Color-tracking Explanation

What is tracking a color and how does the CMUcam4 do it?

Color tracking is the ability to take an image, isolate a particular color and extract information about the location of a region of that image that contains just that color. As an example, assume that you are given a photograph that contains a red ball sitting on a dirt road. If someone were to ask you to draw a box around anything that was the color red in the image, you would quite easily draw a rectangle around the ball. This is the basic idea behind color tracking. You did not need to know that the object was a ball. You only needed to have a concept of the color red in order to isolate the object in the picture. Below, we will briefly address how the CMUcam4 actually uses the information in a camera image to perform color tracking.

In order to specify color, you need to define a minimum and maximum allowable value for three color channels. Every unique color is represented by a red, green, and blue value that indicates how much of each channel is mixed into the unique color. The tricky part about specifying a color is that you need to define a range of allowable values for all three color channels. Since light is not perfectly uniform and the color of an object is not perfectly uniform, you need to accommodate for these variations. However, you don’t want to relax these bounds too much, or many unwanted colors will be accepted. Since, in the case of the CMUcam4, each color channel is converted into a number between 0 and 255, you can bound each channel with two numbers, an upper and lower limit. If you have two limits for each of the three channels, this means that six values can be used to constrain the entire color space that you wish to track. If you imagine the colors being represented by a cube where each side is a different color channel (red, green and blue) then the six values used to select your color would draw a three dimensional box inside that cube that defines your desired set of colors.

Once you have a bound for the color you wish to track, the CMUcam4 takes these bounds and processes the image. There are many ways to track colors in an image that can be quite complex. The CMUcam4 uses a simple one pass algorithm that processes each new image frame from the camera independently. It starts at the top left of the image and sequentially examines every pixel row by row. If the pixel it is inspecting falls inside the range of colors that the user specified, it marks that pixel as being tracked. It also examines the position of the current tracked pixel to see if it is the top most, bottom most, left most, or right most position of all the tracked pixel found thus far in the image. If it finds that the pixel is outside of the current bounding box of the tracked region, it grows the bounding box to contain this new pixel. Because the location of even a single tracked pixel can change the bounding box, the bounding box can sometimes fluctuate quite a bit from frame to frame. Noise filtering (see next paragraph) can be used to reduce some of that fluctuation. The only other major piece of information that is stored is a sum of the horizontal and vertical coordinates of the tracked pixels. At the end the image the CMUcam4 takes the horizontal sum and the vertical sum of the tracked pixels and divides each by the total number of tracked pixels and gets a value that shows where the middle of the tracked object is located. Because each tracked pixel only contributes a small part to the final horizontal and vertical sums the middle (often called the centroid) of the tracked pixels is typically a much more stable measurement than the bounding box. Once all of the pixels in the image have been checked, the total number of tracked pixels can also be used in conjunction with the area of the bounding box to calculate the confidence of and the number of pixels in the tracked object.

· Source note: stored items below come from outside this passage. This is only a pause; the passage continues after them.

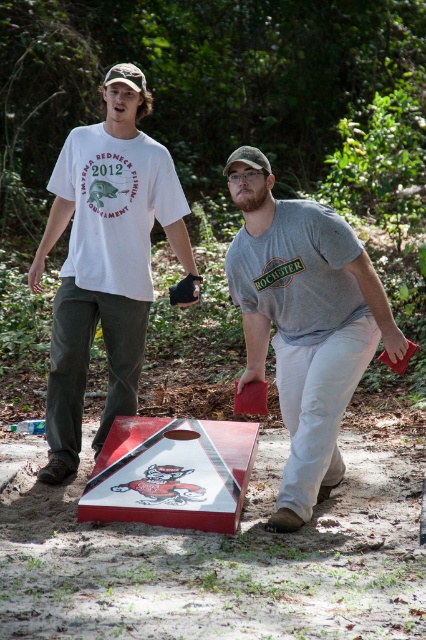 Looking at this image, does matte red cornhole board at center appear on the left side of camouflage fabric baseball cap at center?

No, matte red cornhole board at center is not to the left of camouflage fabric baseball cap at center.

Is matte red cornhole board at center to the right of camouflage fabric baseball cap at center from the viewer's perspective?

Indeed, matte red cornhole board at center is positioned on the right side of camouflage fabric baseball cap at center.

Locate an element on the screen. matte red cornhole board at center is located at coordinates (305, 324).

The width and height of the screenshot is (426, 640). I want to click on matte red cornhole board at center, so click(x=305, y=324).

Is gray cotton t-shirt at center closer to the viewer compared to red wood cornhole board at center?

No, it is behind red wood cornhole board at center.

Does gray cotton t-shirt at center appear on the left side of red wood cornhole board at center?

No, gray cotton t-shirt at center is not to the left of red wood cornhole board at center.

Locate an element on the screen. gray cotton t-shirt at center is located at coordinates (305, 324).

Is gray cotton t-shirt at center to the left of white cotton t-shirt at upper left from the viewer's perspective?

In fact, gray cotton t-shirt at center is to the right of white cotton t-shirt at upper left.

Image resolution: width=426 pixels, height=640 pixels. Describe the element at coordinates (305, 324) in the screenshot. I see `gray cotton t-shirt at center` at that location.

Is point (382, 330) less distant than point (149, 150)?

Yes, point (382, 330) is closer to viewer.

What are the coordinates of `gray cotton t-shirt at center` in the screenshot? It's located at (305, 324). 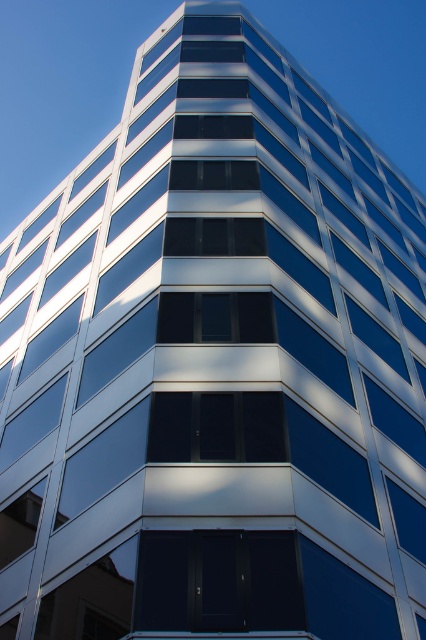 Does dark glass door at center have a smaller size compared to black glass window at center?

No, dark glass door at center is not smaller than black glass window at center.

What do you see at coordinates (218, 580) in the screenshot?
I see `dark glass door at center` at bounding box center [218, 580].

Locate an element on the screen. dark glass door at center is located at coordinates (218, 580). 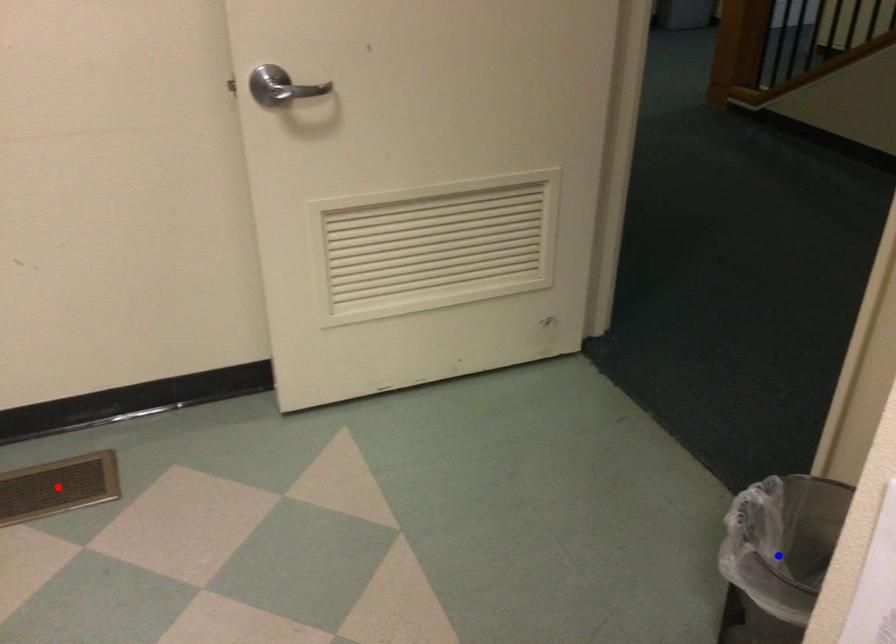 Question: Which of the two points in the image is closer to the camera?

Choices:
 (A) Blue point is closer.
 (B) Red point is closer.

Answer: (A) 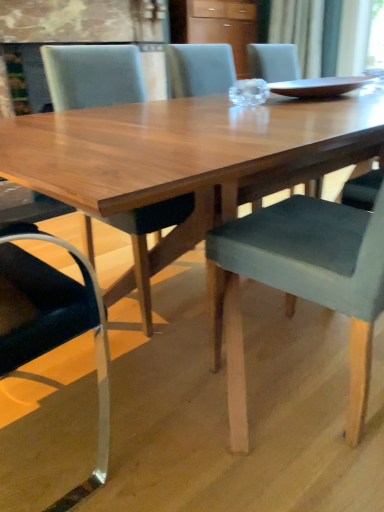 Question: Is point (342, 80) closer or farther from the camera than point (200, 18)?

Choices:
 (A) closer
 (B) farther

Answer: (A)

Question: From the image's perspective, relative to wooden cabinet at upper center, is matte brown tray at center above or below?

Choices:
 (A) below
 (B) above

Answer: (A)

Question: Considering the real-world distances, which object is farthest from the matte gray chair at center, which is the 2th chair from right to left?

Choices:
 (A) matte brown tray at center
 (B) velvet grey chair at center, the first chair when ordered from right to left
 (C) wooden cabinet at upper center

Answer: (C)

Question: Estimate the real-world distances between objects in this image. Which object is closer to the wooden cabinet at upper center?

Noise filtering allows us to make the color tracking ranges larger so we can accommodate larger variations in the image pixel values without causing other random variations in the image to be tracked. The idea behind noise filtering is that we only want to consider a pixel to be of the tracked color if it is part of a group of pixels that are within the color tracking bounds. In the CMUcam4 we implement this in a way that only requires a single pass over the image. While processing the pixels in an image the CMUcam4 maintains a counter which keeps of track of how many sequential pixels in the current row, before the current pixel were within the tracked color bounds. If that value is above the noise filter value then the current pixel is marked as a tracked pixel.

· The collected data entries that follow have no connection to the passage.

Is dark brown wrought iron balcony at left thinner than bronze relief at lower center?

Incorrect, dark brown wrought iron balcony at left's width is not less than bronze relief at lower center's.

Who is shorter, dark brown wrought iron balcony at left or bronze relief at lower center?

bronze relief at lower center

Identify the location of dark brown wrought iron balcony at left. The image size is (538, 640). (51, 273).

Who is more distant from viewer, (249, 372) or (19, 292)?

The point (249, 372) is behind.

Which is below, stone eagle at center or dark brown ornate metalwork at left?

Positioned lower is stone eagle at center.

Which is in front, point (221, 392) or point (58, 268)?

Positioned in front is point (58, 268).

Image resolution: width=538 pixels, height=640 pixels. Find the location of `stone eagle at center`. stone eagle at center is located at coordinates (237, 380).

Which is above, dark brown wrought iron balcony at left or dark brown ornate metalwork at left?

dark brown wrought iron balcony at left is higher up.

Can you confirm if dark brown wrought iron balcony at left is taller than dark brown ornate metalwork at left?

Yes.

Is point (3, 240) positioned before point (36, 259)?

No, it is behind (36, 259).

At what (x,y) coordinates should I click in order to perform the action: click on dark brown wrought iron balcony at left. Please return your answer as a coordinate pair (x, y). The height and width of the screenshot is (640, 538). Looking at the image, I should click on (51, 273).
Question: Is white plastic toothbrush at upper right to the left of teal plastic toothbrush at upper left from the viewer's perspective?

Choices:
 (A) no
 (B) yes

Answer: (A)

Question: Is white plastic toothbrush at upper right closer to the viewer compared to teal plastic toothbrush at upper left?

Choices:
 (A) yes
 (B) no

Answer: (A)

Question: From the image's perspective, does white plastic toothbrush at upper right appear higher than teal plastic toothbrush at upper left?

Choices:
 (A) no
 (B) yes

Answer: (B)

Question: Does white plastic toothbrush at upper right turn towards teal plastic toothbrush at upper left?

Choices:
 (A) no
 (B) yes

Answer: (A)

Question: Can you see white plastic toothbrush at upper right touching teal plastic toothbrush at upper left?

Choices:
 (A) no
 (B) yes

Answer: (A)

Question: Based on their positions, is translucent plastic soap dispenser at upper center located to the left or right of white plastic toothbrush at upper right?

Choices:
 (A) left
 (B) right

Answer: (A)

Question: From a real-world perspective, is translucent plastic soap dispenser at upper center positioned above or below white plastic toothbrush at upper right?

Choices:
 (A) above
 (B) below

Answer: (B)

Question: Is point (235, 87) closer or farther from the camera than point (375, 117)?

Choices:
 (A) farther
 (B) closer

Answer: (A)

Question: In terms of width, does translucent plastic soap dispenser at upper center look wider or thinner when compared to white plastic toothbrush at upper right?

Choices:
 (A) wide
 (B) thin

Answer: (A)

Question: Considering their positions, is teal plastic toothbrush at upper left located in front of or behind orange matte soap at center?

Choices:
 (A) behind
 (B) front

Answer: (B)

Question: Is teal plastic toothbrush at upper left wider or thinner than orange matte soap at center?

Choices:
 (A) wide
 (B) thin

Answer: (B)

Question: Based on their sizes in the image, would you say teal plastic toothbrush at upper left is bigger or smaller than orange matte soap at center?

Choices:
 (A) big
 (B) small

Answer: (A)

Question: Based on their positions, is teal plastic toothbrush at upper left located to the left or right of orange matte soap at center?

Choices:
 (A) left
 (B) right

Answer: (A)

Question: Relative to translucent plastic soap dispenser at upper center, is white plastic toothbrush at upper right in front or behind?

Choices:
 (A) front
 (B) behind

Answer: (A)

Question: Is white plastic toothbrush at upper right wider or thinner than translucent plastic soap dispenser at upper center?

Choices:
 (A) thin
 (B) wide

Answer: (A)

What is a histogram and what is it good for?

A histogram is a type of chart that displays the frequency and distribution of data. In the case of the CMUcam4, the histogram shows the frequency and distribution of color values found in an image. Each bar represents a range of color values for a specific channel. The CMUcam4 can divide the possible color values from 0 to 255 into 1, 2, 4, 8, 16, 32, and 64 different bins. Each bin contains the number of pixels found in the image that fall within some color bounds. So a large value in one particular bin, means that many of those colors were found in the image. Each histogram only represents one select channel of color.

Histograms are a way of abstracting the contents of an image. They have many uses such as primitive object recognition, thresholding or color balancing. They are particularly useful for distinguishing between different textures. Try pointing the CMUcam4 with auto-gain turned off at two different textured surfaces and notice the difference in their color distributions. This effect can be used to distinguish floor surfaces or detect obstacles.